悪くない。どれも受けられない仕事じゃない。だが今は、仕事そのものより“ここに来て、仕事を見ている”事実の方が大きい。
「……受けるの?」
アイリスが聞く。
「いや」
「じゃあ、見に来ただけ?」
カインは言った。
「今日は顔を出すだけでも意味がある」
「ここに来て、どういう依頼が出てて、誰が見てるか、それが分かっただけで十分だ」
アイリスは少しだけ笑った。
「……やっぱり、ただ依頼内容を見るだけじゃないんだね」
「依頼を見つつ、回りの流れを読む」
アイリスはそれ以上は言わず、自分も端末へ目を向ける。さっきより少しだけ、見方が変わっていた。依頼札。報酬。危険度。そして、それを見る人間たち。カインは最後にもう一度、左奥の男を見た。今度は男も、一瞬だけこちらを見返した。ほんの一瞬。それで十分だった。

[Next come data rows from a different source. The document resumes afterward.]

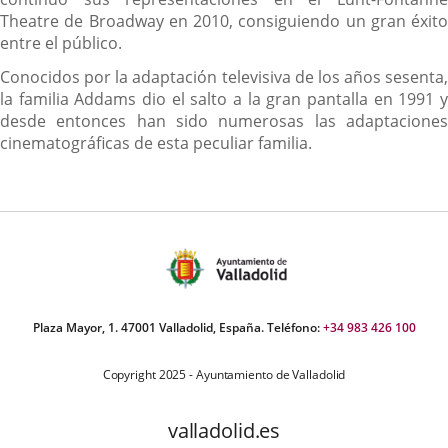
Theatre de Broadway en 2010, consiguiendo un gran éxito
entre el público.
Conocidos por la adaptación televisiva de los años sesenta,
la familia Addams dio el salto a la gran pantalla en 1991 y
desde entonces han sido numerosas las adaptaciones
cinematográficas de esta peculiar familia.
Plaza Mayor, 1. 47001 Valladolid, España. Teléfono:
+34 983 426 100
Copyright 2025 - Ayuntamiento de Valladolid
valladolid.es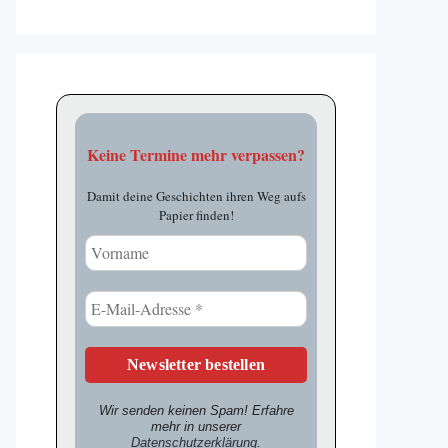
Keine Termine mehr verpassen?
Damit deine Geschichten ihren Weg aufs
Papier finden!
Wir senden keinen Spam! Erfahre
mehr in unserer
Datenschutzerklärung
.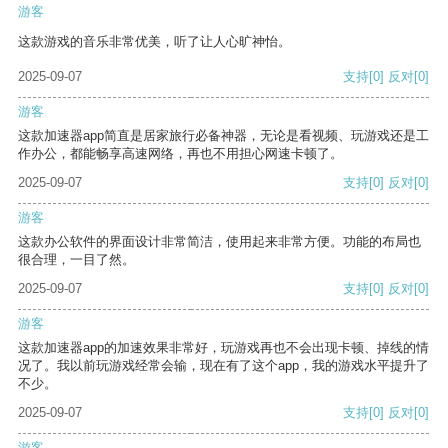
游客
这款游戏的音乐非常优美，听了让人心旷神怡。
2025-09-07
支持
[0]
反对
[0]
游客
这款加速器app简直是居家旅行必备神器，无论是看视频、玩游戏还是工
作办公，都能畅享高速网络，再也不用担心网速卡顿了。
2025-09-07
支持
[0]
反对
[0]
游客
这款办公软件的界面设计非常简洁，使用起来非常方便。功能的布局也
很合理，一目了然。
2025-09-07
支持
[0]
反对
[0]
游客
这款加速器app的加速效果非常好，玩游戏再也不会出现卡顿、掉线的情
况了。我以前玩游戏经常会输，现在有了这个app，我的游戏水平提升了
不少。
2025-09-07
支持
[0]
反对
[0]
游客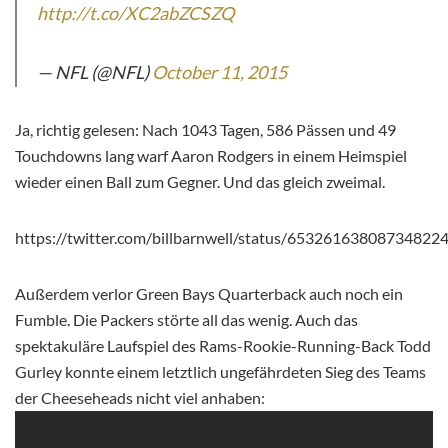
http://t.co/XC2abZCSZQ
— NFL (@NFL)
October 11, 2015
Ja, richtig gelesen: Nach 1043 Tagen, 586 Pässen und 49
Touchdowns lang warf Aaron Rodgers in einem Heimspiel
wieder einen Ball zum Gegner. Und das gleich zweimal.
https://twitter.com/billbarnwell/status/65326163808734822
Außerdem verlor Green Bays Quarterback auch noch ein
Fumble. Die Packers störte all das wenig. Auch das
spektakuläre Laufspiel des Rams-Rookie-Running-Back Todd
Gurley konnte einem letztlich ungefährdeten Sieg des Teams
der Cheeseheads nicht viel anhaben: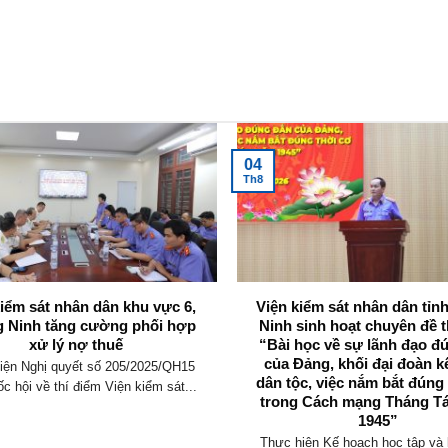
04
Th8
kiểm sát nhân dân khu vực 6,
Viện kiểm sát nhân dân tỉ
 Ninh tăng cường phối hợp
Ninh sinh hoạt chuyên đề t
xử lý nợ thuế
“Bài học về sự lãnh đạo đ
của Đảng, khối đại đoàn k
iện Nghị quyết số 205/2025/QH15
dân tộc, việc nắm bắt đúng
c hội về thí điểm Viện kiểm sát...
trong Cách mạng Tháng T
1945”
Thực hiện Kế hoạch học tập và 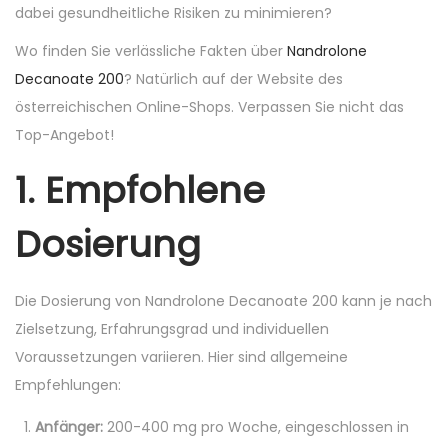
n
n
dabei gesundheitliche Risiken zu minimieren?
Wo finden Sie verlässliche Fakten über
Nandrolone
Decanoate 200
? Natürlich auf der Website des
österreichischen Online-Shops. Verpassen Sie nicht das
Top-Angebot!
1. Empfohlene
Dosierung
Die Dosierung von Nandrolone Decanoate 200 kann je nach
Zielsetzung, Erfahrungsgrad und individuellen
Voraussetzungen variieren. Hier sind allgemeine
Empfehlungen:
Anfänger:
200-400 mg pro Woche, eingeschlossen in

クロンの言っていた通りだ。ブラックバナーは、使えそうな人間を静かに拾っていく。
「行くぞ」
カインが言う。
「うん」
アイリスが隣へ並ぶ。
二人は仕事板を離れた。依頼はまだ取らない。だが、無駄足ではない。この港では、掲示板を見ることもまた一つの挨拶だ。そして、その挨拶に目を返してくる相手がいるなら、それだけで次に繋がる。
カインは歩きながら、視界の端に流れていたブラッドハウンドの補助表示を静かに落とした。今はまだ、読むだけでいい。